# What is the Rand Index? (Definition & Examples)

The Rand index is a way to compare the similarity of results between two different clustering methods.

Often denoted R, the Rand Index is calculated as:

R = (a+b) / (nC2)

where:

• a: The number of times a pair of elements belongs to the same cluster across two clustering methods.
• b: The number of times a pair of elements belong to difference clusters across two clustering methods.
• nC2: The number of unordered pairs in a set of n elements.

The Rand index always takes on a value between 0 and 1 where:

• 0: Indicates that two clustering methods do not agree on the clustering of any pair of elements.
• 1: Indicates that two clustering methods perfectly agree on the clustering of every pair of elements.

The following example illustrates how to calculate the Rand index between two clustering methods for a simple dataset.

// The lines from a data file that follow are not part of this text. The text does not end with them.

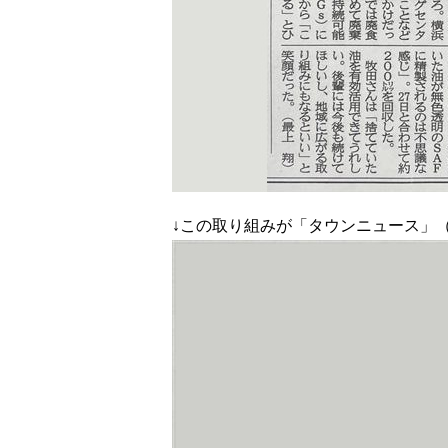
↓この取り組みが「タウンニュース」（2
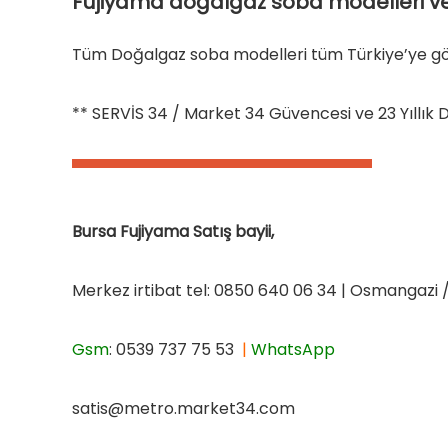
Fujiyama
doğalgaz soba modelleri ve 
Tüm Doğalgaz soba modelleri tüm Türkiye’ye gö
** SERVİS 34 / Market 34 Güvencesi ve 23 Yıllık Do
Bursa Fujiyama Satış bayii,
Merkez irtibat tel: 0850 640 06 34 | Osmangazi
Gsm
: 0539 737 75 53
|
WhatsApp
satis@metro.market34.com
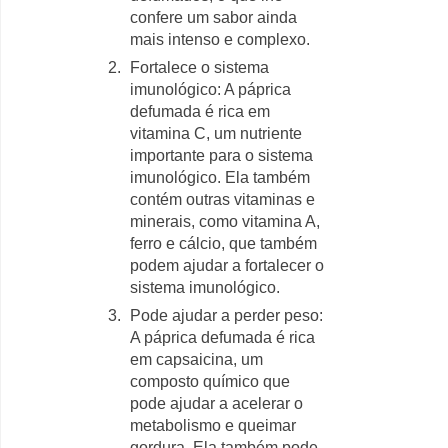
confere um sabor ainda
mais intenso e complexo.
Fortalece o sistema
imunológico: A páprica
defumada é rica em
vitamina C, um nutriente
importante para o sistema
imunológico. Ela também
contém outras vitaminas e
minerais, como vitamina A,
ferro e cálcio, que também
podem ajudar a fortalecer o
sistema imunológico.
Pode ajudar a perder peso:
A páprica defumada é rica
em capsaicina, um
composto químico que
pode ajudar a acelerar o
metabolismo e queimar
gordura. Ela também pode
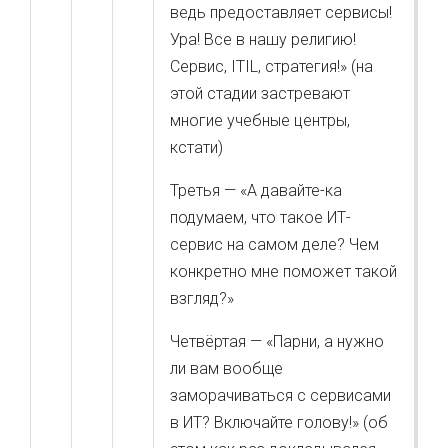
ведь предоставляет сервисы!
Ура! Все в нашу религию!
Сервис, ITIL, стратегия!» (на
этой стадии застревают
многие учебные центры,
кстати)
Третья — «А давайте-ка
подумаем, что такое ИТ-
сервис на самом деле? Чем
конкретно мне поможет такой
взгляд?»
Четвёртая — «Парни, а нужно
ли вам вообще
заморачиваться с сервисами
в ИТ? Включайте голову!» (об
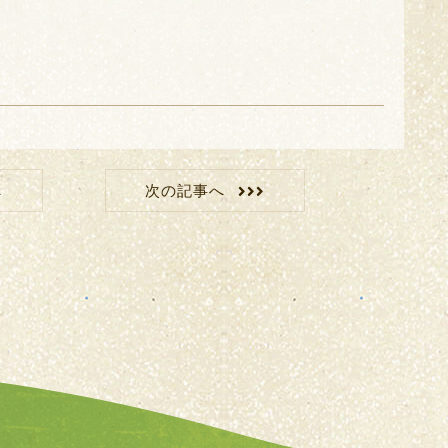
へ
次の記事へ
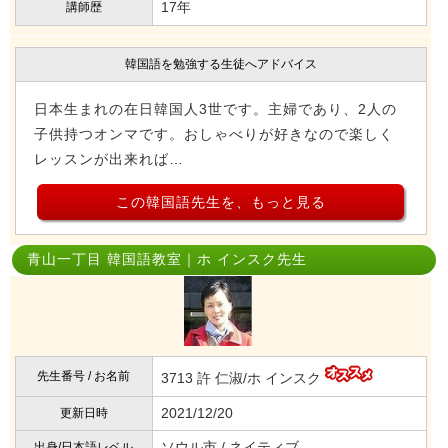
17年
講師歴
韓国語を勉強する生徒へアドバイス
日本生まれの在日韓国人3世です。主婦であり、2人の
子供持つオンマです。おしゃべりが好きなので楽しく
レッスンが出来れば…
この韓国語先生を、もっと見る
青山一丁目 韓国語教室｜ホ インスク先生
先生番号 / お名前
3713 許 仁淑/ホ インスク
2021/12/20
更新日時
ソウル市 / ネイティブ
出身/日本語レベル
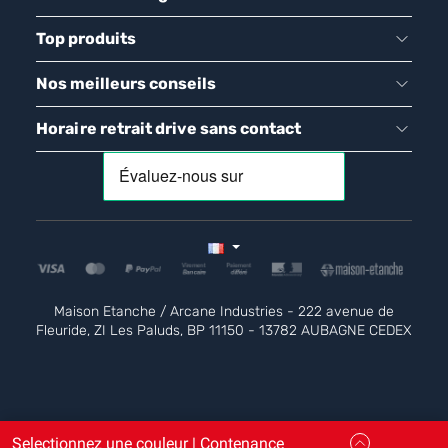
Top produits
Nos meilleurs conseils
Horaire retrait drive sans contact
Maison Etanche / Arcane Industries - 222 avenue de
Fleuride, ZI Les Paluds, BP 11150 - 13782 AUBAGNE CEDEX
Selectionnez une couleur | Contenance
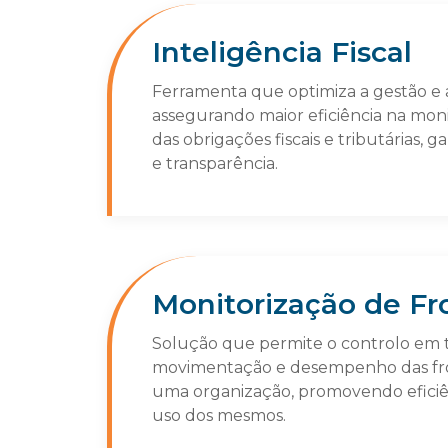
Inteligência Fiscal
Ferramenta que optimiza a gestão e an
assegurando maior eficiência na moni
das obrigações fiscais e tributárias,
e transparência.
Monitorização de Fr
Solução que permite o controlo em 
movimentação e desempenho das fro
uma organização, promovendo eficiê
uso dos mesmos.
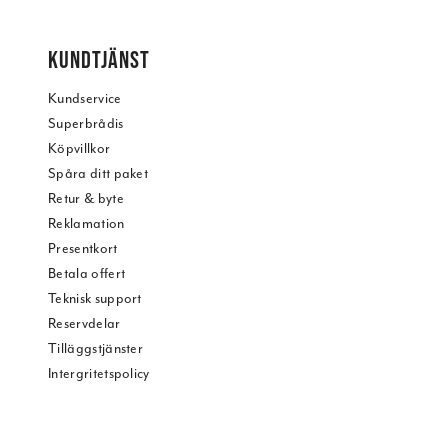
KUNDTJÄNST
Kundservice
Superbrådis
Köpvillkor
Spåra ditt paket
Retur & byte
Reklamation
Presentkort
Betala offert
Teknisk support
Reservdelar
Tilläggstjänster
Intergritetspolicy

### Example: How to Calculate the Rand Index

Suppose we have the following dataset of five elements:

• Dataset: {A, B, C, D, E}

And suppose we use two clustering methods that place each element in the following clusters:

• Method 1 Clusters: {1, 1, 1, 2, 2}
• Method 2 Clusters: {1, 1, 2, 2, 3}

To calculate the Rand index between these clustering methods, we need to first write out every possible unordered pair in the dataset of five elements:

• Unordered pairs: {A, B}, {A, C}, {A, D}, {A, E}, {B, C}, {B, D}, {B, E}, {C, D}, {C, E}, {D, E}

There are 10 unordered pairs.

Next, we need to calculate a, which represents the number of unordered pairs that belong to the same cluster across both clustering methods:

• {A, B}

In this case, a = 1.

Next, we need to calculate b, which represents the number of unordered pairs that belong to different clusters across both clustering methods:

• {A, D}, {A, E}, {B, D}, {B, E}, {C, E}

In this case, b = 5.

Lastly, we can calculate the Rand index as:

• R = (a+b) / (nC2)
• R = (1+5) / 10
• R = 6/10

The Rand index is 0.6.

### How to Calculate the Rand Index in R

We can use the rand.index() function from the fossil package to calculate the Rand index between two clustering methods in R:

```library(fossil)

#define clusters
method1 <- c(1, 1, 1, 2, 2)
method2 <- c(1, 1, 2, 2, 3)

#calculate Rand index between clustering methods
rand.index(method1, method2)

[1] 0.6
```

The Rand index is 0.6. This matches the value that we calculated by hand.

### How to Calculate the Rand Index in Python

We can define the following function in Python to calculate the Rand index between two clusters:

```import numpy as np
from scipy.special import comb

#define Rand index function
def rand_index(actual, pred):

tp_plus_fp = comb(np.bincount(actual), 2).sum()
tp_plus_fn = comb(np.bincount(pred), 2).sum()
A = np.c_[(actual, pred)]
tp = sum(comb(np.bincount(A[A[:, 0] == i, 1]), 2).sum()
for i in set(actual))
fp = tp_plus_fp - tp
fn = tp_plus_fn - tp
tn = comb(len(A), 2) - tp - fp - fn
return (tp + tn) / (tp + fp + fn + tn)

#calculate Rand index
rand_index([1, 1, 1, 2, 2], [1, 1, 2, 2, 3])

0.6```

The Rand index turns out to be 0.6. This matches the value calculated in the previous examples.